(INFORMATION PROVIDED)
.....
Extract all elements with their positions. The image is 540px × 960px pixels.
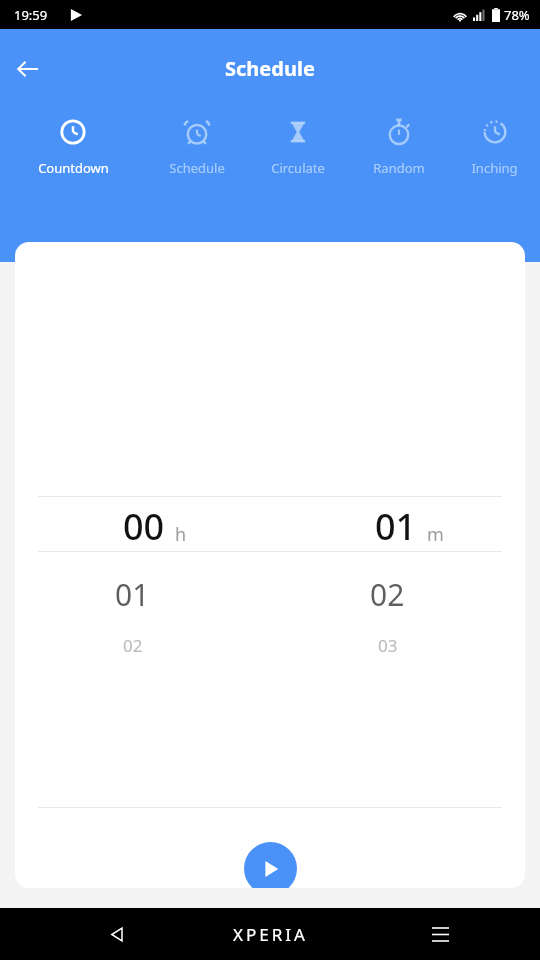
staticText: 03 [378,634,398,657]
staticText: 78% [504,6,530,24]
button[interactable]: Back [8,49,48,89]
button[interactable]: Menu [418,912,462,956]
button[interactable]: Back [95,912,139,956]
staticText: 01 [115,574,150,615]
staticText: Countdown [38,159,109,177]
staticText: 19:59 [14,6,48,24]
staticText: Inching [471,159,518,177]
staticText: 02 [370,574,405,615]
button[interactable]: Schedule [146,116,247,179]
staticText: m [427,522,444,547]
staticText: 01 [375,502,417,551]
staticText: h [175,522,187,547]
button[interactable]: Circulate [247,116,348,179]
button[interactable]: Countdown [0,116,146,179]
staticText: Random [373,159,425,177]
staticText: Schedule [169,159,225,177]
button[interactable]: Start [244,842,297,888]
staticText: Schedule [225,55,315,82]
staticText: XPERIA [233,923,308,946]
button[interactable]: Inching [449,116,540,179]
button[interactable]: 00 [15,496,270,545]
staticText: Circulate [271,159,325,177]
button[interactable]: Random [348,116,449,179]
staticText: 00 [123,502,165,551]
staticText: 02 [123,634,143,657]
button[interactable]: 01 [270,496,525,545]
.....
Output the whole listing again, exactly, without its pictures.

(WRITTEN RESPONSE)
Extract all elements with their positions. The image is 540px × 960px pixels.
staticText: 03 [378,634,398,657]
staticText: 78% [504,6,530,24]
button[interactable]: Back [8,49,48,89]
button[interactable]: Menu [418,912,462,956]
button[interactable]: Back [95,912,139,956]
staticText: 01 [115,574,150,615]
staticText: Countdown [38,159,109,177]
staticText: 19:59 [14,6,48,24]
staticText: Inching [471,159,518,177]
staticText: 02 [370,574,405,615]
button[interactable]: Schedule [146,116,247,179]
staticText: m [427,522,444,547]
staticText: 01 [375,502,417,551]
staticText: h [175,522,187,547]
button[interactable]: Circulate [247,116,348,179]
button[interactable]: Countdown [0,116,146,179]
staticText: Random [373,159,425,177]
staticText: Schedule [169,159,225,177]
button[interactable]: Start [244,842,297,888]
staticText: Schedule [225,55,315,82]
staticText: XPERIA [233,923,308,946]
button[interactable]: Inching [449,116,540,179]
button[interactable]: 00 [15,496,270,545]
staticText: Circulate [271,159,325,177]
button[interactable]: Random [348,116,449,179]
staticText: 00 [123,502,165,551]
staticText: 02 [123,634,143,657]
button[interactable]: 01 [270,496,525,545]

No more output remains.